Efficient and Parallelizable Sampling: Triangular maps (TriTPP) and speculative sampling schemes enable parallel likelihood evaluation and parallel simulation of event sequences, overcoming the intrinsic sequentialism of classical thinning or autoregressive sampling (Biloš et al., 22 Oct 2025, Shchur et al., 2020).
Long-Range and Periodic Dependency Modeling: Architectures that capture explicit memory (RNN, attention) and model cumulative distributions enable direct learning of long-range, periodic, or multimodal event patterns (Wang et al., 2024, Waghmare et al., 2022).
Interpretability and Rule Integration: Hybrid logic–numeric intensity models, such as HRTPP, explicitly integrate temporal logic predicates and numerical features, achieving high rule validity, superior predictive accuracy, and stable, interpretable clinical rule discovery (Cao et al., 15 Apr 2025).

6. Limitations, Open Challenges, and Future Directions

Scalability and Memory: RNN encoders may fail to capture extremely long histories; attention or transformer-based encoders provide partial remedies at increased computational cost (Wang et al., 2024, Shchur et al., 2021).
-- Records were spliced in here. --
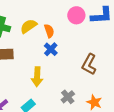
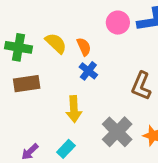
yellow semicircle: (29, 26) -> (56, 43), turned 84
gray cross: (68, 97) -> (117, 132), size x1.6

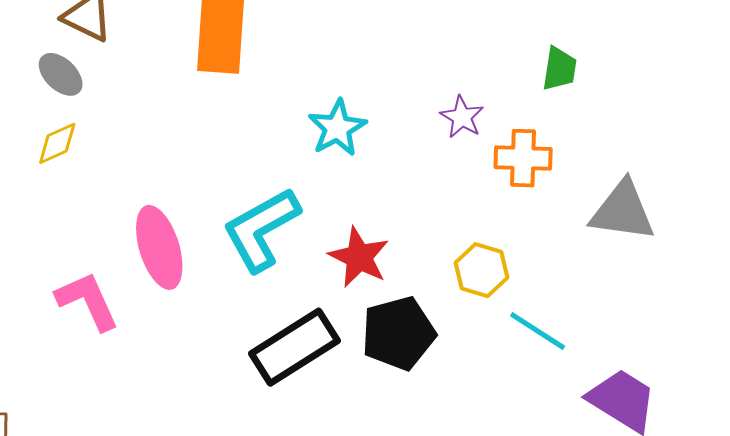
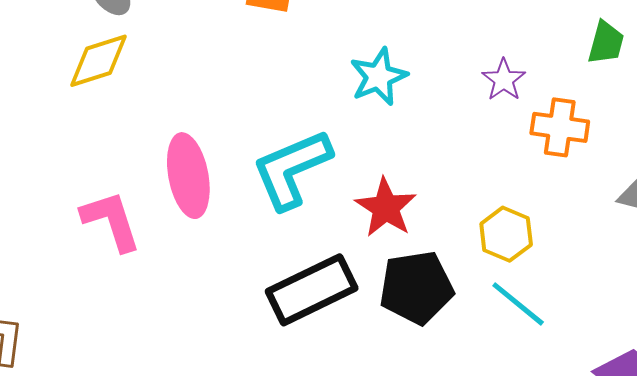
yellow diamond: (57, 143) -> (99, 61), size x1.4
cyan line: (538, 331) -> (518, 304), moved

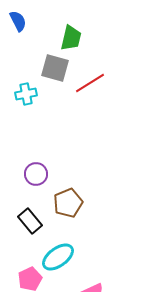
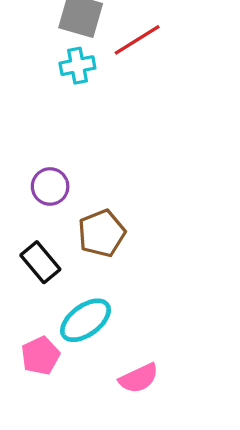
cyan cross: (26, 94) -> (77, 66), moved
O( $\mathcal{H}(t)$ 0) complexity in transformers remains a bottleneck for large event streams (Zhou et al., 24 Jan 2025).
Positivity/Monotonicity Constraints: Neural CDF/hazard modeling imposes nonnegativity and monotonicity on network weights and activations—this requires projection, clamping, or specialized optimization (Wang et al., 2024).
Mark and Feature Complexity: Extending to high-dimensional or structured marks (e.g. images, spatio-temporal, text) or continuous/covariate marks is active research (Dong et al., 2023).
Interpretability: Deeper neural and flow-based models often lack the intrinsic interpretability of kernel-based or rule-augmented systems. There is continued need for architectures supporting causality and model introspection (Cao et al., 15 Apr 2025).
Evaluation and Benchmarking: Negative log-likelihood remains standard, but improved scoring rules and goodness-of-fit diagnostics (e.g. rescaling-transform/KS distance) are necessary for robust model comparison, particularly as expressive models can "overfit" NLL without capturing correct process dynamics (Subramanian et al., 27 Nov 2025, Shchur et al., 2021).

Future research directions include adaptive rule mining and composition, meta-learning for few-shot sequence adaptation, efficient parallel inference, integration with large multimodal models, and online/adaptive refinement for streaming or concept-drifting data (Zhou et al., 24 Jan 2025, Wang et al., 2024, Bae et al., 2023). The theoretical characterization of universal approximators for marked and multivariate point processes, together with scalable, interpretable, and uncertainty-sensitive modeling, remains a central focus for advancing the field.